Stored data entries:
☆ ☆ ☆ ☆ ☆
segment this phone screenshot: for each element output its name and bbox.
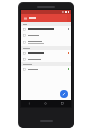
button[interactable]: Recent apps	[54, 100, 71, 107]
button[interactable]: Home	[37, 100, 54, 107]
button[interactable]	[21, 32, 71, 38]
button[interactable]	[21, 66, 71, 72]
button[interactable]: Compose	[60, 90, 68, 98]
button[interactable]	[21, 56, 71, 62]
button[interactable]	[21, 50, 71, 56]
button[interactable]: Back	[21, 100, 37, 107]
button[interactable]	[21, 26, 71, 32]
button[interactable]	[21, 38, 71, 46]
button[interactable]: Navigation menu	[23, 16, 28, 21]
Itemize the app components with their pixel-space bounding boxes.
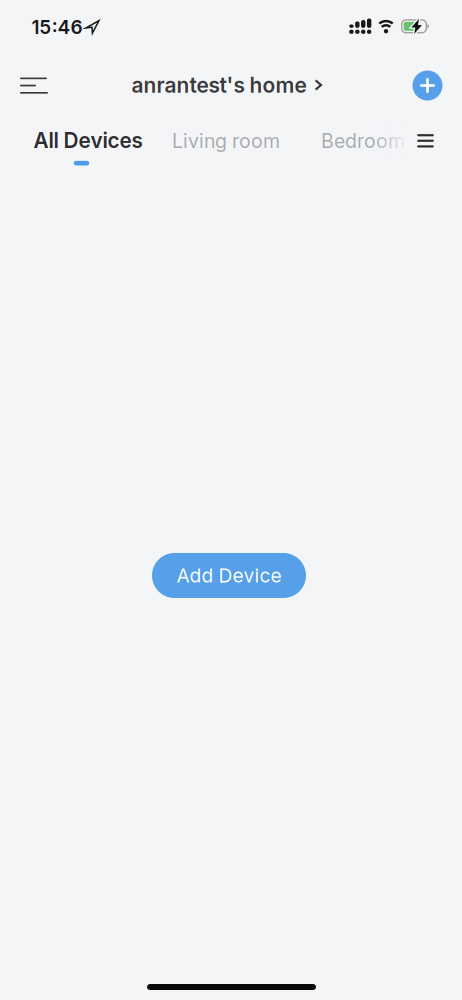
☆ ☆ ☆ ☆ ☆
__Task to complete__: Pictures stay out; copy every entry above exactly.

__Completed task__:
segment this phone screenshot: for each element output its name and bbox.
button[interactable]: Recent apps	[54, 100, 71, 107]
button[interactable]: Home	[37, 100, 54, 107]
button[interactable]	[21, 32, 71, 38]
button[interactable]	[21, 66, 71, 72]
button[interactable]: Compose	[60, 90, 68, 98]
button[interactable]	[21, 56, 71, 62]
button[interactable]	[21, 50, 71, 56]
button[interactable]: Back	[21, 100, 37, 107]
button[interactable]	[21, 26, 71, 32]
button[interactable]	[21, 38, 71, 46]
button[interactable]: Navigation menu	[23, 16, 28, 21]
Itemize the app components with their pixel-space bounding boxes.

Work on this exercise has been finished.